Mektubun girişinde, kardeş toplulukların siyasi baskılarla birbirine düşürüldüğü yazılmış;  hemen altında da, Ortadoğu ve Orta Asya halklarının artık uyandığı, kendine ve aslına döndüğü belirtilmiştir. Yani, demokrasiden kasıt, bugüne kadar baskı altında tutulan, Ortadoğu ve Orta Asya halklarının uyanışıdır.
"Kürtler, öz benliğini, aslını ve kimliğini yeniden kazandı, kutlu olsun" denilerek ilk hak kazananın Kürtler olduğu vurgulanmıştır.
Ancak mektuba göre, sadece hak alacak, ezilen sınıf olarak görülen Kürtler değildir.

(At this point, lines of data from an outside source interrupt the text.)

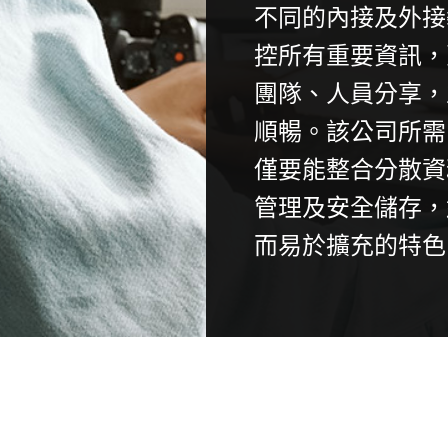
不同的內接及外接
控所有重要資訊，
團隊、人員分享，
順暢。該公司所需
僅要能整合分散資
管理及安全儲存，
而易於擴充的特色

"... Bu Nevruz münasebetiyle en az Kürtler kadar Ermenilerin, Arapların ve diğer halk toplulukları"nın hak araması istenmektedir. Üstelik burada yazılanlar ile sadece etnik ayrıma yönelik bir ezilmişlik direnişinden de bahsedilmediği ortadadır.  
Ezildiği iddia edilen kadınların, mezheplerin, tarikatların, işçilerin ve hatta sistemden dışlanan, yok sayılan herkesin, sisteme karşı hak araması tavsiye edilmektedir.
Ve bunun ilk adımı olarak, "Kürtleri, Türkmenleri, Asurileri ve Arapları birleşik bir 'milli dayanışma ve barış konferansı' temelinde kendi gerçeklerini tartışmaya, bilinçlenmeye ve karar almaya çağırıyorum" denilmektedir.
Bu büyük bir çelişkidir.
Barış cümlelerinin ardında Kürtlerin, Türkmenlerin, Asurilerin, Arapların kendi gerçeklerini tartışmasından bahsedilmektedir.
Bir başka çelişki de İslam kardeşliği kullanılarak yapılmaktadır.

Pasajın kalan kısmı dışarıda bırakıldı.